→ Your instructions:
Extract all data as written.

→ Data provided:
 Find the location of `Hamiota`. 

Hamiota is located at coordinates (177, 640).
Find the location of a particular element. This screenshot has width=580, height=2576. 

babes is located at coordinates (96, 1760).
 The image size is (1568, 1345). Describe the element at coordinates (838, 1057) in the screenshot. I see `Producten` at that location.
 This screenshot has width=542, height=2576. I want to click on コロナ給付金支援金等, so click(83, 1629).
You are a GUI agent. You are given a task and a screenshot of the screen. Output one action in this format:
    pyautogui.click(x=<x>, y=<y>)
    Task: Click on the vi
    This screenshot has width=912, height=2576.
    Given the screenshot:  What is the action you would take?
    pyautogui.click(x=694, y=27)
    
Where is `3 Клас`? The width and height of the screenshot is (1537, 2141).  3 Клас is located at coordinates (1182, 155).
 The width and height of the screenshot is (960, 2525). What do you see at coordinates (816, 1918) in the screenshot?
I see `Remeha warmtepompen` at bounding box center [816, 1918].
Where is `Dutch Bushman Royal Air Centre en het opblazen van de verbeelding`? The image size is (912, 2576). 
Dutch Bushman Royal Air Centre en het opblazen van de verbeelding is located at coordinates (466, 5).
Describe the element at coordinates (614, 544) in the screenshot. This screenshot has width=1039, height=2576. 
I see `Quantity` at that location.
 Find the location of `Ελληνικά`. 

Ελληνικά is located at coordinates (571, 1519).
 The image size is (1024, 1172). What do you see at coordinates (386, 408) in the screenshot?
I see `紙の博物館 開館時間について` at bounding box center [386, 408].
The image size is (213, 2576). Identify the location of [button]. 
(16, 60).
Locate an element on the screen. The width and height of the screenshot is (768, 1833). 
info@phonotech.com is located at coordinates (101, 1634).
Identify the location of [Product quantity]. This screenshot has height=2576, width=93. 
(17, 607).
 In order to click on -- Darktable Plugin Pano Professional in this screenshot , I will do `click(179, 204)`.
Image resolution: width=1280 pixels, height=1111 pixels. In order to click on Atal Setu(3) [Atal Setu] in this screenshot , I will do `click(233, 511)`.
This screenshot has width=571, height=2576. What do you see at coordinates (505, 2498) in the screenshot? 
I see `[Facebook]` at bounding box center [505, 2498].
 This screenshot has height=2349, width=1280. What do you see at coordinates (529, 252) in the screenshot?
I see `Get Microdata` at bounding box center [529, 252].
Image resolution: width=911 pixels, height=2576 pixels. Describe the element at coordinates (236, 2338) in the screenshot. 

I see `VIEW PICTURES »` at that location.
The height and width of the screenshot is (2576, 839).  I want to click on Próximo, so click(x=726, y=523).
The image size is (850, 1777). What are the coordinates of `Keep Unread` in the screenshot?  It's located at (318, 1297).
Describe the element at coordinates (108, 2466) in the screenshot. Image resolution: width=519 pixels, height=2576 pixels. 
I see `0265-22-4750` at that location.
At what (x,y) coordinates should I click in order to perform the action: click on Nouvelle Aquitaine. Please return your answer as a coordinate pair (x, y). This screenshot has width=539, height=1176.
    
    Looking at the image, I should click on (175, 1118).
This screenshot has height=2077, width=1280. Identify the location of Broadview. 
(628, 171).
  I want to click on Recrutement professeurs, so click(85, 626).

→ Task result:
 Find the location of `Hamiota`. 

Hamiota is located at coordinates (177, 640).
Find the location of a particular element. This screenshot has width=580, height=2576. 

babes is located at coordinates (96, 1760).
 The image size is (1568, 1345). Describe the element at coordinates (838, 1057) in the screenshot. I see `Producten` at that location.
 This screenshot has width=542, height=2576. I want to click on コロナ給付金支援金等, so click(83, 1629).
You are a GUI agent. You are given a task and a screenshot of the screen. Output one action in this format:
    pyautogui.click(x=<x>, y=<y>)
    Task: Click on the vi
    This screenshot has width=912, height=2576.
    Given the screenshot:  What is the action you would take?
    pyautogui.click(x=694, y=27)
    
Where is `3 Клас`? The width and height of the screenshot is (1537, 2141).  3 Клас is located at coordinates (1182, 155).
 The width and height of the screenshot is (960, 2525). What do you see at coordinates (816, 1918) in the screenshot?
I see `Remeha warmtepompen` at bounding box center [816, 1918].
Where is `Dutch Bushman Royal Air Centre en het opblazen van de verbeelding`? The image size is (912, 2576). 
Dutch Bushman Royal Air Centre en het opblazen van de verbeelding is located at coordinates (466, 5).
Describe the element at coordinates (614, 544) in the screenshot. This screenshot has width=1039, height=2576. 
I see `Quantity` at that location.
 Find the location of `Ελληνικά`. 

Ελληνικά is located at coordinates (571, 1519).
 The image size is (1024, 1172). What do you see at coordinates (386, 408) in the screenshot?
I see `紙の博物館 開館時間について` at bounding box center [386, 408].
The image size is (213, 2576). Identify the location of [button]. 
(16, 60).
Locate an element on the screen. The width and height of the screenshot is (768, 1833). 
info@phonotech.com is located at coordinates (101, 1634).
Identify the location of [Product quantity]. This screenshot has height=2576, width=93. 
(17, 607).
 In order to click on -- Darktable Plugin Pano Professional in this screenshot , I will do `click(179, 204)`.
Image resolution: width=1280 pixels, height=1111 pixels. In order to click on Atal Setu(3) [Atal Setu] in this screenshot , I will do `click(233, 511)`.
This screenshot has width=571, height=2576. What do you see at coordinates (505, 2498) in the screenshot? 
I see `[Facebook]` at bounding box center [505, 2498].
 This screenshot has height=2349, width=1280. What do you see at coordinates (529, 252) in the screenshot?
I see `Get Microdata` at bounding box center [529, 252].
Image resolution: width=911 pixels, height=2576 pixels. Describe the element at coordinates (236, 2338) in the screenshot. 

I see `VIEW PICTURES »` at that location.
The height and width of the screenshot is (2576, 839).  I want to click on Próximo, so click(x=726, y=523).
The image size is (850, 1777). What are the coordinates of `Keep Unread` in the screenshot?  It's located at (318, 1297).
Describe the element at coordinates (108, 2466) in the screenshot. Image resolution: width=519 pixels, height=2576 pixels. 
I see `0265-22-4750` at that location.
At what (x,y) coordinates should I click in order to perform the action: click on Nouvelle Aquitaine. Please return your answer as a coordinate pair (x, y). This screenshot has width=539, height=1176.
    
    Looking at the image, I should click on (175, 1118).
This screenshot has height=2077, width=1280. Identify the location of Broadview. 
(628, 171).
  I want to click on Recrutement professeurs, so click(85, 626).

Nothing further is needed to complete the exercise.